[Saved entries]
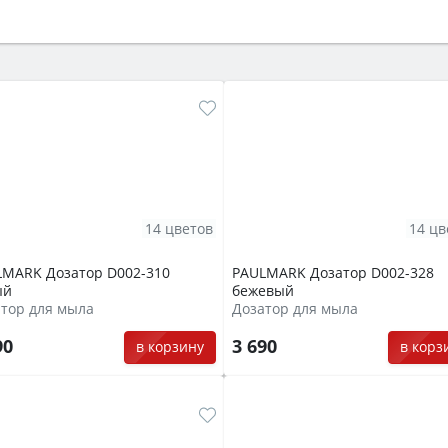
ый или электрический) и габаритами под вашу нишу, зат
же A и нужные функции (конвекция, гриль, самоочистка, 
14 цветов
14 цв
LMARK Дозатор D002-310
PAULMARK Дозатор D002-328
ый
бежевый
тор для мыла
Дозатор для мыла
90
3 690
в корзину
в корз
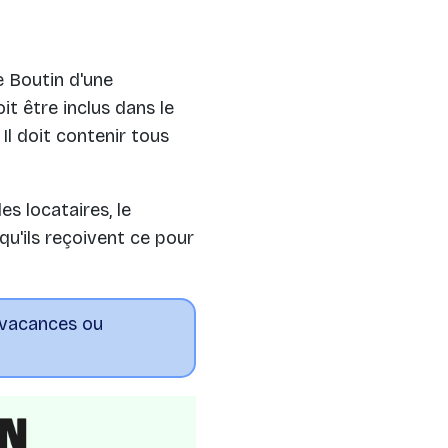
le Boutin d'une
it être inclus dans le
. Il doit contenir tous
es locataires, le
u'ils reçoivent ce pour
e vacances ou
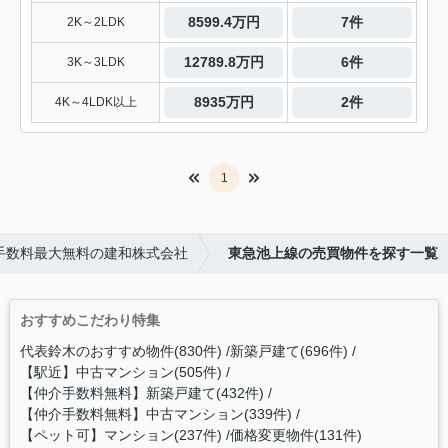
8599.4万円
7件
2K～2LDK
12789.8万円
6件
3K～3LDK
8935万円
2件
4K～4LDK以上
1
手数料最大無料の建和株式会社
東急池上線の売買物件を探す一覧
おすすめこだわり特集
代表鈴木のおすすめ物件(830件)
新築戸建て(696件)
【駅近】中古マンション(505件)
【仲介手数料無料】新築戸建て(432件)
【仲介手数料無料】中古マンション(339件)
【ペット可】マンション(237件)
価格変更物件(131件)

* * *

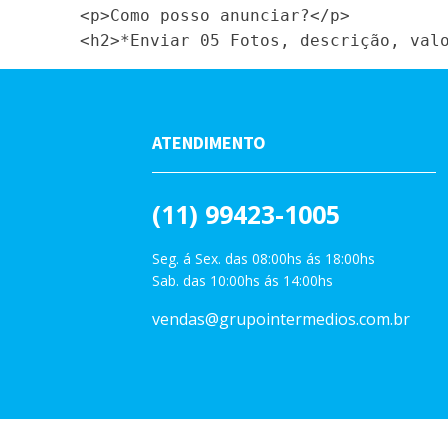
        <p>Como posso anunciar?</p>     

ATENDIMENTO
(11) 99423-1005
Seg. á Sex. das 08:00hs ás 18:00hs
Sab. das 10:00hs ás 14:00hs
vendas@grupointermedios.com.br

REQUIREMENT -> Leave out every line above except those from the line with "新築戸建て(696件)" up to and including the line with "価格変更物件(131件)", and copy those exactly.

SOLUTION BELOW ->
新築戸建て(696件)
【駅近】中古マンション(505件)
【仲介手数料無料】新築戸建て(432件)
【仲介手数料無料】中古マンション(339件)
【ペット可】マンション(237件)
価格変更物件(131件)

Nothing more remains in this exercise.